Objetivo: La tiaprida es una benzamida sustituida clasificada como neuroléptica atípica. Ante la ausencia de datos publicados sobre su estabilidad en disolución para administración en perfusión continua intravenosa, este estudio analiza la estabilidad de la tiaprida en diferentes soluciones para infusión intravenosa, a diferentes concentraciones y durante 48 horas.
Método: Se prepararon muestras de tiaprida por triplicado en cloruro sódico al 0,9% y en glucosa al 5% a concentraciones de 1 y 2 mg/mL. Estas muestras se conservaron en recipientes de cristal sin fotoprotección, a temperatura ambiente (25 ± 2^oC). Los tiempos de muestreo a las 0, 1, 3, 6, 12, 24 y 48 horas incluyeron inspección visual y determinación del pH. Se cuantificó la concentración de tiaprida en las muestras mediante cromatografía líquida de alta eficacia acoplada a espectrometría de masas. A los valores de concentración a tiempo 0 se les asignó el valor de referencia del 100%. Se consideraron estables aquellas muestras con concentración de tiaprida superior al 90% de la inicial.
Resultados: No se observaron cambios visibles en las muestras analizadas. El valor del pH varió en un rango de entre 0,1 y 0,4 unidades. A las 48 horas, la concentración remanente en cloruro sódico a 1 y 2 mg/mL fue 93,8% y 91,6%, respectivamente. En glucosa al 5%, a 1 y 2 mg/mL fue 96,8% y 94,1%, respectivamente.
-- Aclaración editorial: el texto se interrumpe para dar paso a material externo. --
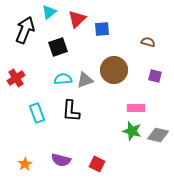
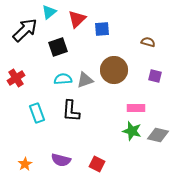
black arrow: rotated 24 degrees clockwise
Conclusión: Las disoluciones de tiaprida en cloruro sódico al 0,9% y en glucosa al 5%, a concentraciones de 1 y 2 mg/mL, en recipientes de cristal sin fotoprotección, a temperatura ambiente, son estables física y químicamente durante 48 horas.

Palabras clave: Tiaprida; Estudio de estabilidad; Cromatografía líquida de alta eficacia; Espectrometría de masas.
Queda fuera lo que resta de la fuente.